Reputation: 1997
At the firm I am working currently, we have a lot of microservices, currently, most of them are deployed to Azure. In Azure, service to service authentication is simple: Azure Active Directory is an authorization server, and the service can request OAuth 2 tokens from it using either client credentials or client assertion (with JWT) flow. Then, the service can use this token to authenticate to other services.
In the last few months, we started moving some of our services to AWS. And this makes me wonder - is there an alternative to Azure Active Directory? I could not find something myself, so I thought it is better to ask: What is the recommended way to implement service to service authentication outside Azure? I know you can use Azure Active Directory also outside Azure. I am asking that because I guess there must be other tools out there, maybe with easier integration with AWS.
I didn't mention any programming language (we are using mainly C# here, and a little NodeJS recently) because I feel this question is language-agnostic - I will prefer solution that works well with many languages.
Thank you,
Omer
Upvotes: 2
Views: 2030
Reputation: 4532
I wouldn't know of any AWS services that'll help you with that exact use-case.

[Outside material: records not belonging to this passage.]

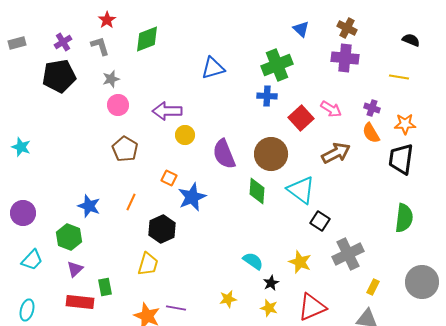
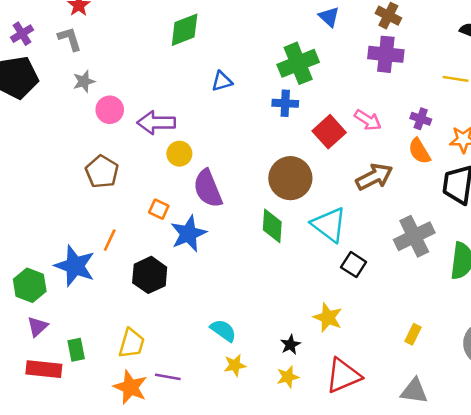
green diamond: (147, 39) -> (185, 30), moved
blue triangle: (213, 68) -> (222, 81), moved, size x0.7
pink circle: (118, 105) -> (110, 110), moved
purple semicircle: (224, 154) -> (208, 188), moved
blue star: (89, 206) -> (75, 266), moved, size x1.4
gray cross: (348, 254) -> (414, 236), moved
cyan semicircle: (253, 261) -> (223, 330), moved
yellow trapezoid: (148, 264) -> (132, 343), moved
yellow rectangle: (373, 287) -> (413, 334), moved
yellow star: (269, 308) -> (288, 377), turned -30

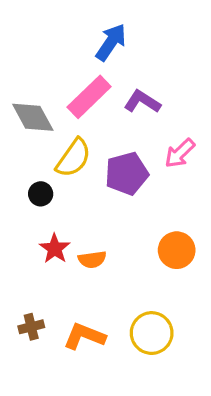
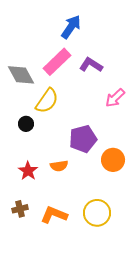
purple pentagon: (127, 174) -> (83, 139), moved
red star: (55, 249) -> (28, 171), moved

However, you could solve this by exposing two ports in the application; one for internal requests and one for external. You can use security groups to shield off the internal port for requests from the internet.
Another option that might involve more changes to your setup is to use a gateway. This pattern is used a lot for microservices, an elaborate description can be found e.g. here. The basic concept is that all outside (internet) requests go through a gateway service that allows certain routes and disallows certain other routes. In cases where users have to login, the gateway will usually handle the authentication.